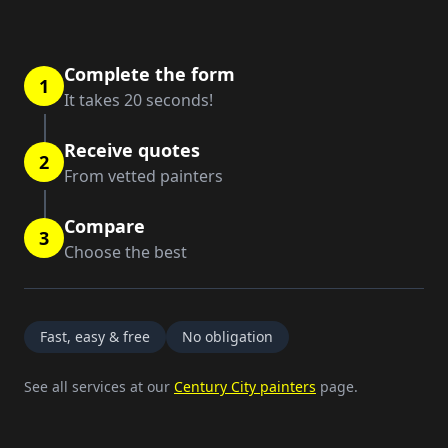
Complete the form
1
It takes 20 seconds!
Receive quotes
2
From vetted painters
Compare
3
Choose the best
Fast, easy & free
No obligation
See all services at our
Century City painters
page.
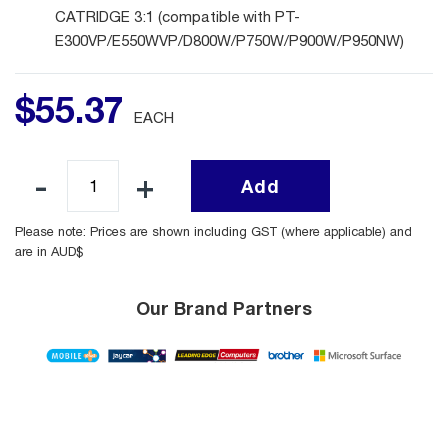
CATRIDGE 3:1 (compatible with PT-
E300VP/E550WVP/D800W/P750W/P900W/P950NW)
$
55
.
37
EACH
Add
Please note: Prices are shown including GST (where applicable) and
are in AUD$
Our Brand Partners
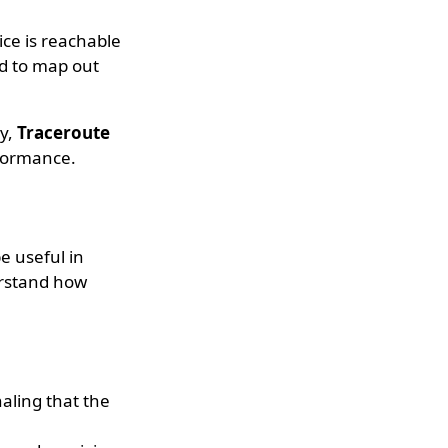
ice is reachable
d to map out
ay,
Traceroute
rformance.
e useful in
erstand how
naling that the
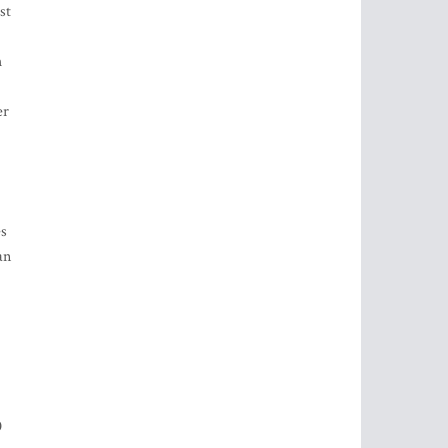
st
h
er
es
an
0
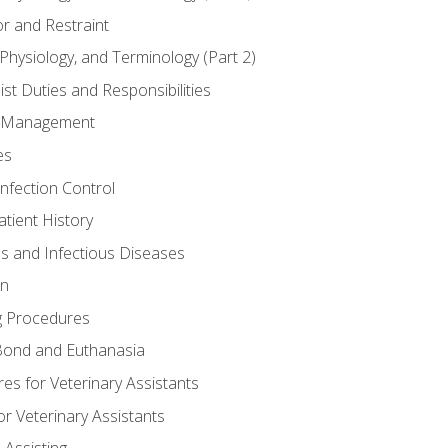
r and Restraint
Physiology, and Terminology (Part 2)
st Duties and Responsibilities
ry Management
es
Infection Control
tient History
es and Infectious Diseases
on
g Procedures
ond and Euthanasia
s for Veterinary Assistants
or Veterinary Assistants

| Assignment |
Every line in the data above needs to be given again exactly, pictures aside.

| Response |
Complete the form
1
It takes 20 seconds!
Receive quotes
2
From vetted painters
Compare
3
Choose the best
Fast, easy & free
No obligation
See all services at our
Century City painters
page.
CATRIDGE 3:1 (compatible with PT-
E300VP/E550WVP/D800W/P750W/P900W/P950NW)
$
55
.
37
EACH
Add
Please note: Prices are shown including GST (where applicable) and
are in AUD$
Our Brand Partners
ice is reachable
d to map out
ay,
Traceroute
rformance.
e useful in
erstand how
naling that the
st
h
er
es
an
0
r and Restraint
Physiology, and Terminology (Part 2)
st Duties and Responsibilities
ry Management
es
Infection Control
tient History
es and Infectious Diseases
on
g Procedures
ond and Euthanasia
s for Veterinary Assistants
or Veterinary Assistants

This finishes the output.